Врач обернул полотняную ленту вокруг кисти Рудольфа. На самом деле никакая реальная опасность императору не грозила – порез был неглубок. Тем не менее Киракос сделал из простой операции сущее представление. И Рудольф, заштопанный на славу, успокоился. Ему принесли бокал подогретого вина, а чтобы подкрепить силы – сыр, мягкий белый хлеб и тарелку нежного рагу из кролика.

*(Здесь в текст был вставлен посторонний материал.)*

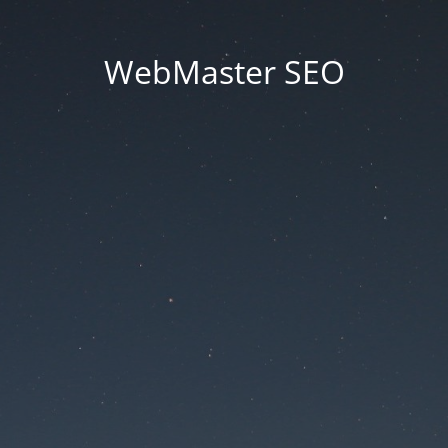
WebMaster SEO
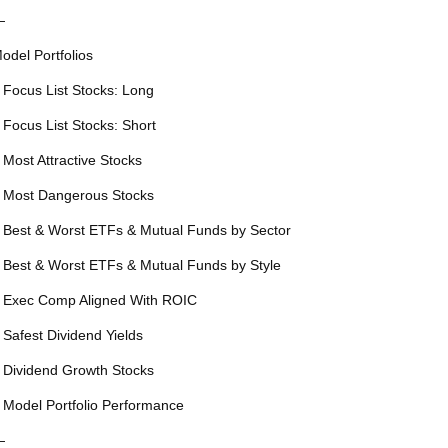
—
odel Portfolios
 Focus List Stocks: Long
 Focus List Stocks: Short
 Most Attractive Stocks
 Most Dangerous Stocks
 Best & Worst ETFs & Mutual Funds by Sector
 Best & Worst ETFs & Mutual Funds by Style
 Exec Comp Aligned With ROIC
 Safest Dividend Yields
 Dividend Growth Stocks
 Model Portfolio Performance
—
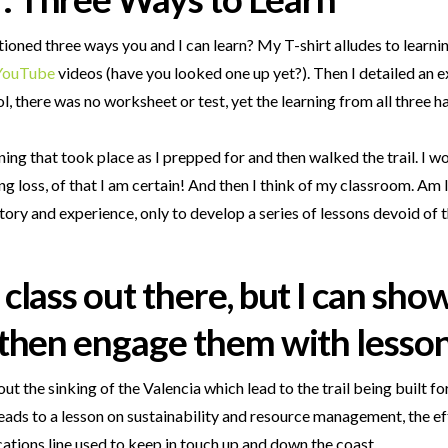
entioned three ways you and I can learn? My T-shirt alludes to learn
YouTube
videos (have you looked one up yet?). Then I detailed an 
, there was no worksheet or test, yet the learning from all three 
ing that took place as I prepped for and then walked the trail. I won
rning loss, of that I am certain! And then I think of my classroom. A
tory and experience, only to develop a series of lessons devoid of 
y class out there, but I can sh
, then engage them with lesson
out the sinking of the Valencia which lead to the trail being built f
 leads to a lesson on sustainability and resource management, the eff
ations line used to keep in touch up and down the coast.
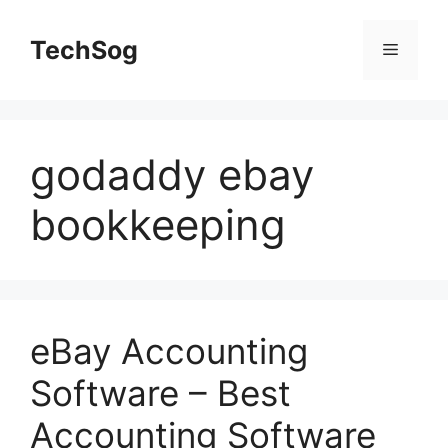
Skip
to
TechSog
Menu
content
godaddy ebay
bookkeeping
eBay Accounting
Software – Best
Accounting Software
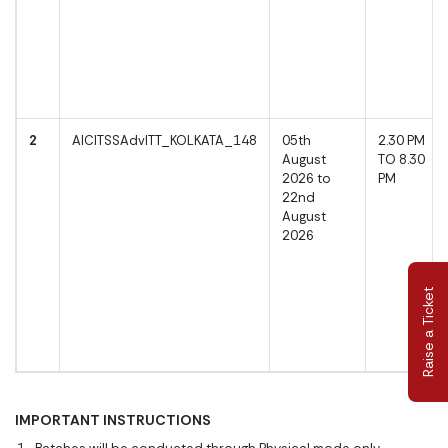
2
AICITSSAdvITT_KOLKATA_148
05th
2.30 PM
August
TO 8.30
2026 to
PM
22nd
August
2026
Raise a Ticket
IMPORTANT INSTRUCTIONS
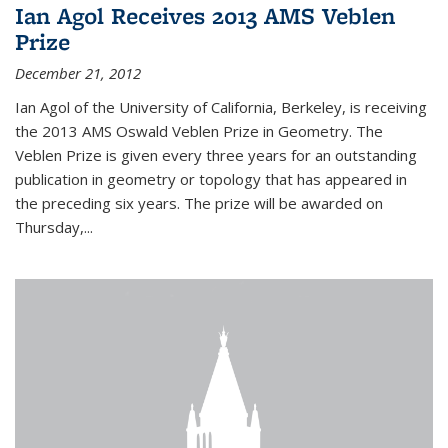
Ian Agol Receives 2013 AMS Veblen
Prize
December 21, 2012
Ian Agol of the University of California, Berkeley, is receiving
the 2013 AMS Oswald Veblen Prize in Geometry. The
Veblen Prize is given every three years for an outstanding
publication in geometry or topology that has appeared in
the preceding six years. The prize will be awarded on
Thursday,...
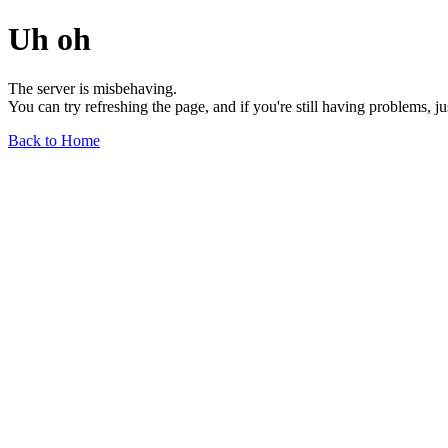
Uh oh
The server is misbehaving.
You can try refreshing the page, and if you're still having problems, j
Back to Home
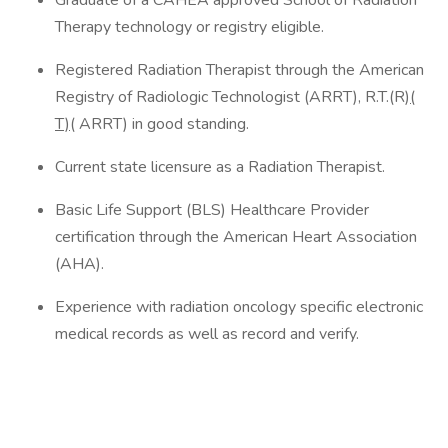
Graduate of a CAHEA approved School of Radiation
Therapy technology or registry eligible.
Registered Radiation Therapist through the American
Registry of Radiologic Technologist (ARRT), R.T.(R)
(
T)
( ARRT) in good standing.
Current state licensure as a Radiation Therapist.
Basic Life Support (BLS) Healthcare Provider
certification through the American Heart Association
(AHA).
Experience with radiation oncology specific electronic
medical records as well as record and verify.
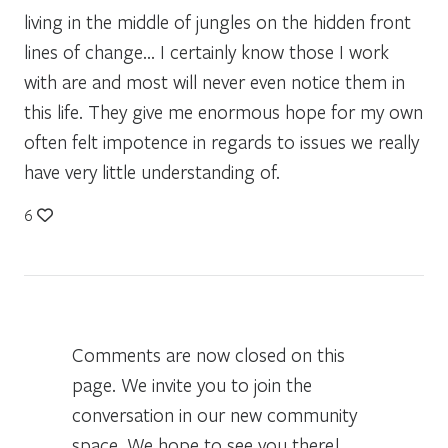
living in the middle of jungles on the hidden front
lines of change… I certainly know those I work
with are and most will never even notice them in
this life. They give me enormous hope for my own
often felt impotence in regards to issues we really
have very little understanding of.
6
Comments are now closed on this
page. We invite you to join the
conversation in our new community
space. We hope to see you there!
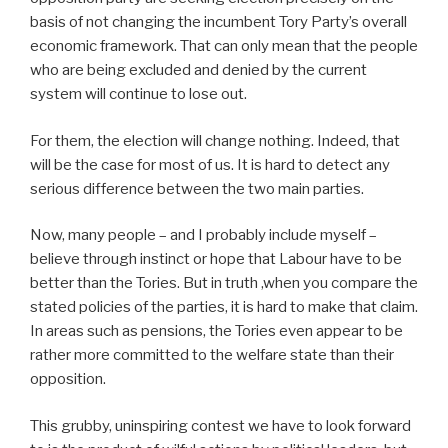
basis of not changing the incumbent Tory Party’s overall
economic framework. That can only mean that the people
who are being excluded and denied by the current
system will continue to lose out.
For them, the election will change nothing. Indeed, that
will be the case for most of us. It is hard to detect any
serious difference between the two main parties.
Now, many people – and I probably include myself –
believe through instinct or hope that Labour have to be
better than the Tories. But in truth ,when you compare the
stated policies of the parties, it is hard to make that claim.
In areas such as pensions, the Tories even appear to be
rather more committed to the welfare state than their
opposition.
This grubby, uninspiring contest we have to look forward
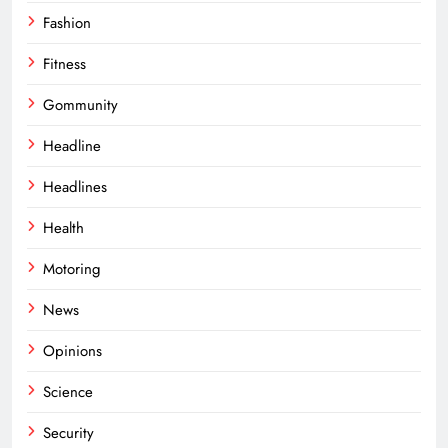
Fashion
Fitness
Gommunity
Headline
Headlines
Health
Motoring
News
Opinions
Science
Security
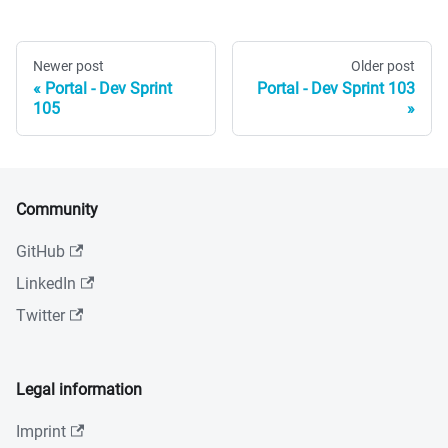
Newer post
Older post
Portal - Dev Sprint
Portal - Dev Sprint 103
105
Community
GitHub
LinkedIn
Twitter
Legal information
Imprint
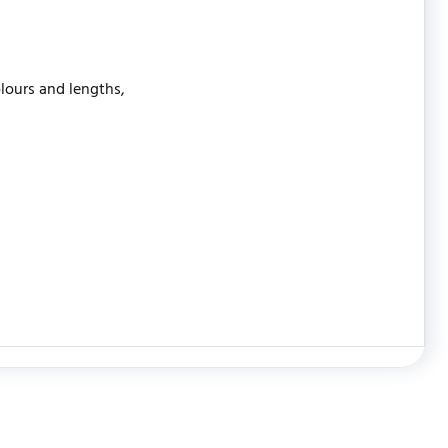
olours and lengths,
WRITE REVIEW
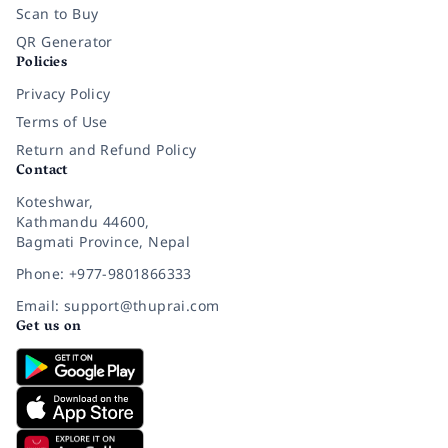
Scan to Buy
QR Generator
Policies
Privacy Policy
Terms of Use
Return and Refund Policy
Contact
Koteshwar,
Kathmandu 44600,
Bagmati Province, Nepal
Phone: +977-9801866333
Email: support@thuprai.com
Get us on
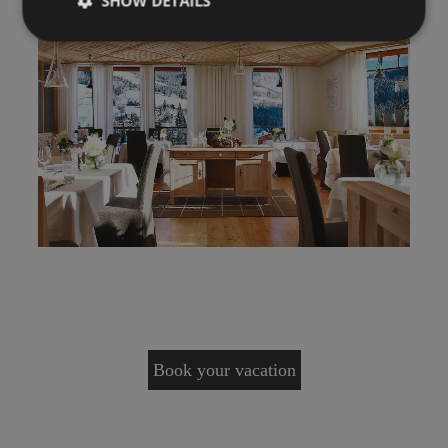
SHOW DETAILS
Book your vacation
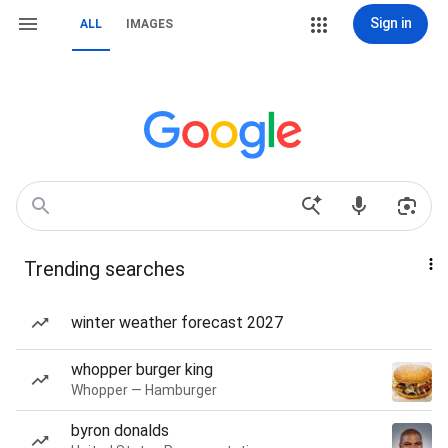
Sign in
ALL
IMAGES
Trending searches
winter weather forecast 2027
whopper burger king
Whopper — Hamburger
byron donalds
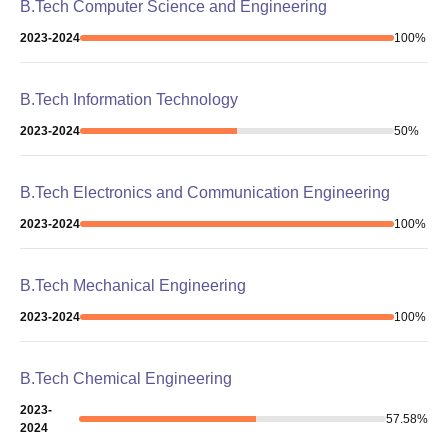
B.Tech Computer Science and Engineering
2023-2024
100
%
B.Tech Information Technology
2023-2024
50
%
B.Tech Electronics and Communication Engineering
2023-2024
100
%
B.Tech Mechanical Engineering
2023-2024
100
%
B.Tech Chemical Engineering
2023-
57.58
%
2024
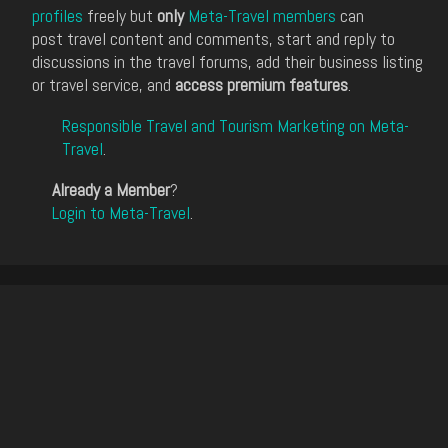
profiles
freely but
only
Meta-Travel members
can
post travel content and comments, start and reply to
discussions in the travel forums, add their business listing
or travel service, and
access premium features
.
Responsible Travel and Tourism Marketing on Meta-
Travel
.
Already a Member
?
Login to Meta-Travel
.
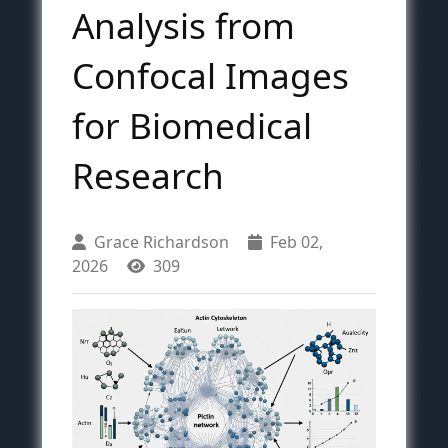
Analysis from
Confocal Images
for Biomedical
Research
Grace Richardson
Feb 02,
2026
309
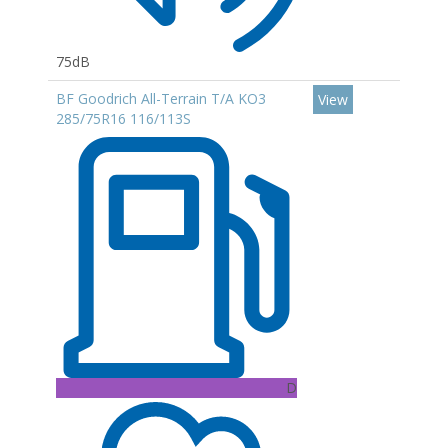
75dB
BF Goodrich All-Terrain T/A KO3
View
285/75R16 116/113S
D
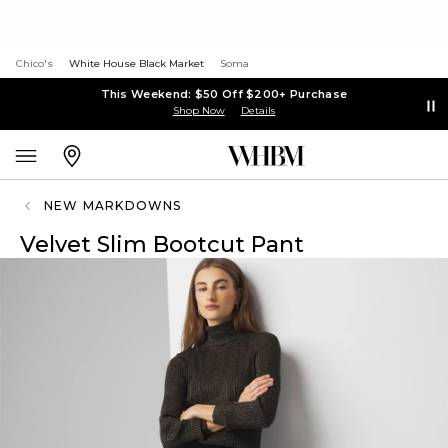
Chico's
White House Black Market
Soma
This Weekend: $50 Off $200+ Purchase
Shop Now
Details
NEW MARKDOWNS
Velvet Slim Bootcut Pant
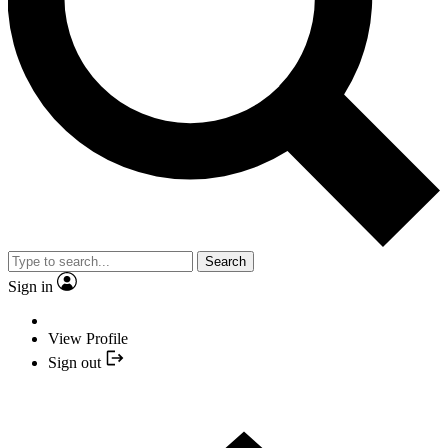
Search
Sign in
View Profile
Sign out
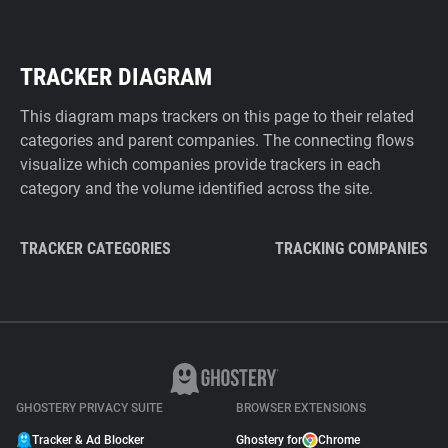
TRACKER DIAGRAM
This diagram maps trackers on this page to their related
categories and parent companies. The connecting flows
visualize which companies provide trackers in each
category and the volume identified across the site.
TRACKER CATEGORIES
TRACKING COMPANIES
GHOSTERY PRIVACY SUITE
BROWSER EXTENSIONS
Tracker & Ad Blocker
Ghostery for
Chrome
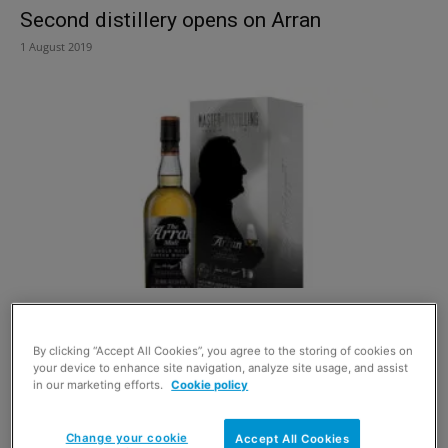
Second distillery opens on Arran
1 August 2019
10 years in the making
29 September 2017
By clicking “Accept All Cookies”, you agree to the storing of cookies on
your device to enhance site navigation, analyze site usage, and assist
in our marketing efforts.
Cookie policy
Change your cookie
Accept All Cookies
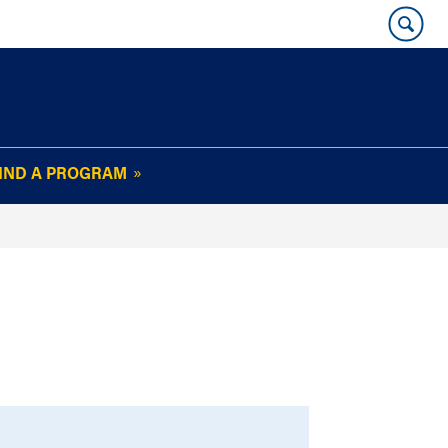
IND A PROGRAM
OUR WHARTON@WORK
NEWSLETTER
e
FAQs
Read Current
Issue
Plan Your Stay
Policies and Values
Subscribe
Alumni Benefits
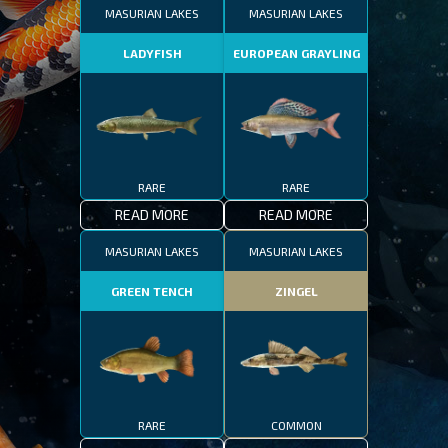
MASURIAN LAKES
MASURIAN LAKES
LADYFISH
EUROPEAN GRAYLING
RARE
RARE
READ MORE
READ MORE
MASURIAN LAKES
MASURIAN LAKES
GREEN TENCH
ZINGEL
RARE
COMMON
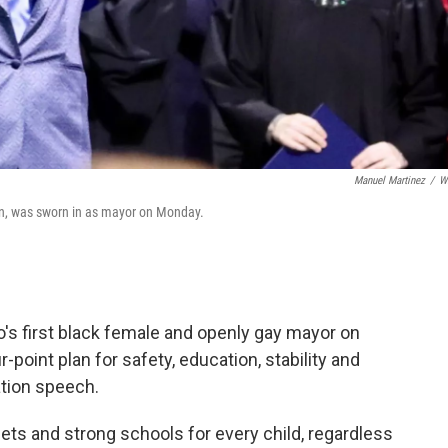
Manuel Martinez
/
W
tion, was sworn in as mayor on Monday.
o's first black female and openly gay mayor on
-point plan for safety, education, stability and
ation speech.
reets and strong schools for every child, regardless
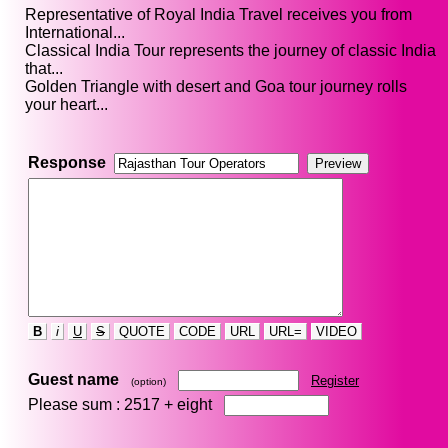
Representative of Royal India Travel receives you from
International...
Classical India Tour represents the journey of classic India
that...
Golden Triangle with desert and Goa tour journey rolls
your heart...
Response
B
i
U
S
QUOTE
CODE
URL
URL=
VIDEO
Guest name
Register
(option)
Please sum : 2517 +
eight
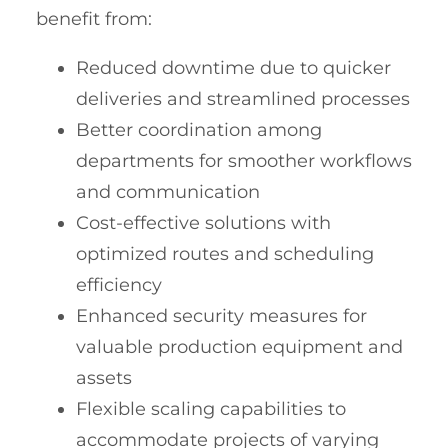
benefit from:
Reduced downtime due to quicker
deliveries and streamlined processes
Better coordination among
departments for smoother workflows
and communication
Cost-effective solutions with
optimized routes and scheduling
efficiency
Enhanced security measures for
valuable production equipment and
assets
Flexible scaling capabilities to
accommodate projects of varying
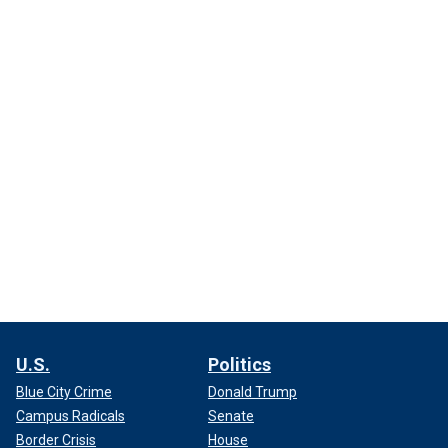
U.S.
Politics
Blue City Crime
Donald Trump
Campus Radicals
Senate
Border Crisis
House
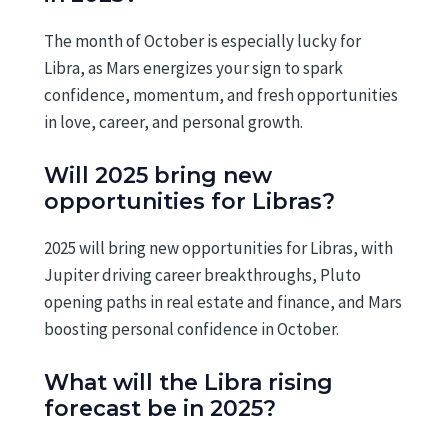
The month of October is especially lucky for
Libra, as Mars energizes your sign to spark
confidence, momentum, and fresh opportunities
in love, career, and personal growth.
Will 2025 bring new
opportunities for Libras?
2025 will bring new opportunities for Libras, with
Jupiter driving career breakthroughs, Pluto
opening paths in real estate and finance, and Mars
boosting personal confidence in October.
What will the Libra rising
forecast be in 2025?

– Ну вот, ваше величество, – негромко проговорил Киракос. – А теперь вы должны рассказать мне, что вас к этому привело.
3
По другую сторону реки, внутри сырых стен Юденштадта, пока Зеев крепко спал у нее под боком, Рохель застыла в неподвижности, надеясь, что голос бабушки ее не найдет. Легкий как дымок, он какое-то время парил под потолком, а затем, точно пчела, заползающая в цветочный венчик, все-таки проник женщине в ухо.
– Память подводит меня, Рохель, и мне все труднее связать одно с другим. Лучшие из времен содержат в себе семена худших. Беда всегда ходит рядом. Да, сегодня твоя брачная ночь, но Бог запрещает тебе забывать, откуда ты родом.